Salieron del aula, dejando a Miss Lenaut llorando sobre su mesa.

Se alejaron de la escuela en silencio. Al llegar junto a un cesto de papeles, en una esquina, Jordache se detuvo. Rasgó el dibujo en menudos pedazos, distraídamente, y los tiró en el cesto. Después miró a Rudolph.

—Eres un estúpido sinvergüenza, ¿no?

Rudolph asintió con la cabeza.

—¿Has ido alguna vez con una chica? —preguntó Jordache, echando a andar en dirección a casa.

—No.

—¿De veras?

—De veras.

—Lo suponía —dijo Jordache. Caminó un rato sin decir palabra, balanceándose a causa de la cojera—. ¿A qué estás esperando?

—No tengo prisa —dijo Rudolph, a la defensiva.

Ni su padre ni su madre le habían hablado nunca de cuestiones sexuales, y, ciertamente, aquella tarde era el momento menos adecuado. Le perseguía el recuerdo de Miss Lenaut, destrozada y fea, llorando sobre la mesa, y se avergonzaba de haber creído que aquella mujer estúpida y excitada era digna de su pasión.

—Cuando empieces —dijo Jordache—, no te aferres a una sola. Tómalas por docenas. No pienses nunca que hay una sola mujer hecha para ti, y que debes poseerla. Podrías destrozar tu vida.

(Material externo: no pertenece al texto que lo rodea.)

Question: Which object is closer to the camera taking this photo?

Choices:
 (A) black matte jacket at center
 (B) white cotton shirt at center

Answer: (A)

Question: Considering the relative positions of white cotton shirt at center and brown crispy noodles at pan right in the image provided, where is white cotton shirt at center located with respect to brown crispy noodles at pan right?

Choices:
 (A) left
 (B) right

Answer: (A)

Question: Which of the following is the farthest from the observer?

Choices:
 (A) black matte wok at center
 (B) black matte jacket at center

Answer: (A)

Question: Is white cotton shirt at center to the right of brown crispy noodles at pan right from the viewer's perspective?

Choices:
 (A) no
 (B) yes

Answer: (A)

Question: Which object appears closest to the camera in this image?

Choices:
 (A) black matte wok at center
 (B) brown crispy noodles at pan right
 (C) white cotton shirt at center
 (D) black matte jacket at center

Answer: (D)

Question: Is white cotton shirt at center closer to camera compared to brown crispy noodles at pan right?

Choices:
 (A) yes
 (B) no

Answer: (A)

—Ya —dijo Rudolph, convencido de que su padre estaba equivocado, terriblemente equivocado.

Otro silencio, al doblar una esquina.

—¿Te sabe mal que le haya pegado? —preguntó Jordache.

—Sí.

—Tú has vivido siempre en este país —dijo Jordache—. No sabes lo que es el verdadero odio.

—¿Mataste de veras a un francés con la bayoneta?

Necesitaba saberlo.

—Sí —respondió Jordache—. Fue uno entre diez millones. ¿Qué importaba uno más?

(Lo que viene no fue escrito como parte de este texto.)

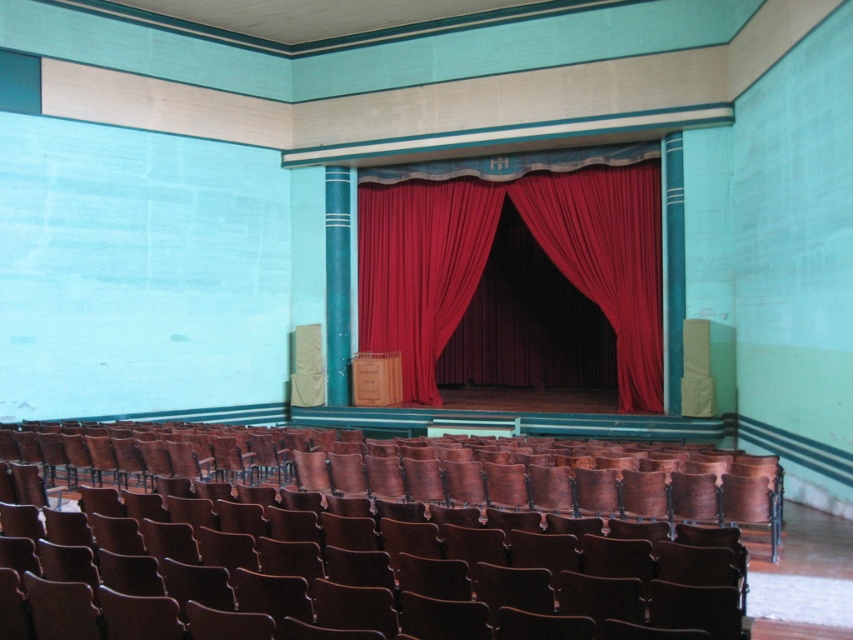 Question: Does wooden polished chair at lower center appear under red velvet curtain at center?

Choices:
 (A) yes
 (B) no

Answer: (A)

Question: Which of the following is the closest to the observer?

Choices:
 (A) click(x=305, y=582)
 (B) click(x=369, y=346)

Answer: (A)

Question: Considering the relative positions of wooden polished chair at lower center and red velvet curtain at center in the image provided, where is wooden polished chair at lower center located with respect to red velvet curtain at center?

Choices:
 (A) right
 (B) left

Answer: (A)

Question: Does wooden polished chair at lower center lie in front of red velvet curtain at center?

Choices:
 (A) yes
 (B) no

Answer: (A)

Question: Which object is farther from the camera taking this photo?

Choices:
 (A) wooden polished chair at lower center
 (B) red velvet curtain at center

Answer: (B)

Casi habían llegado a casa. Rudolph se sentía deprimido y afligido. Hubiera tenido que darle las gracias a su padre por sacarle de aquel lío; pocos padres se habrían portado como él; pero no le salían las palabras.

—No fue el único hombre al que maté —dijo Jordache, cuando se detuvieron ante la panadería—. Maté a otro cuando no había guerra. En Hamburgo, Alemania, con un cuchillo. Fue en 1921. Pensé que debías saberlo. Ya es hora de que sepas algo acerca de tu padre. Nos veremos a la hora de cenar. Ahora, tengo que poner el esquife a cubierto.

Y se alejó cojeando por la arruinada calle, con la gorra de paño recta sobre la cabeza.

Cuando, al terminar el curso, se publicaron las notas, Rudolph tuvo una A en francés.